Collected data
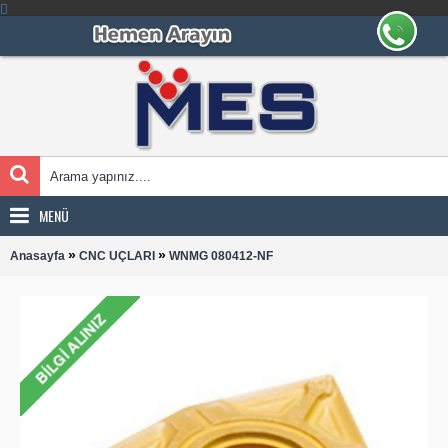
MENÜ
»
»
Anasayfa
CNC UÇLARI
WNMG 080412-NF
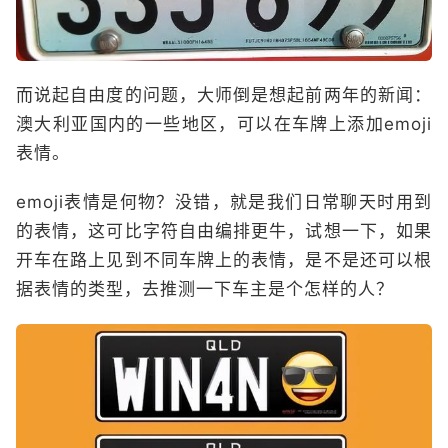
而说起自由度的问题，大师倒是想起前两年的新闻：
澳大利亚国内的一些地区，可以在车牌上添加emoji
表情。
emoji表情是何物？没错，就是我们日常聊天时用到
的表情，这可比字符自由编排更牛，试想一下，如果
开车在路上见到不同车牌上的表情，是不是还可以根
据表情的类型，去推测一下车主是个怎样的人？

Goal of the exercise: Print each of the records above exactly as written, leaving no picture in the copy.

Task answer:
MENÜ
»
»
Anasayfa
CNC UÇLARI
WNMG 080412-NF
而说起自由度的问题，大师倒是想起前两年的新闻：
澳大利亚国内的一些地区，可以在车牌上添加emoji
表情。
emoji表情是何物？没错，就是我们日常聊天时用到
的表情，这可比字符自由编排更牛，试想一下，如果
开车在路上见到不同车牌上的表情，是不是还可以根
据表情的类型，去推测一下车主是个怎样的人？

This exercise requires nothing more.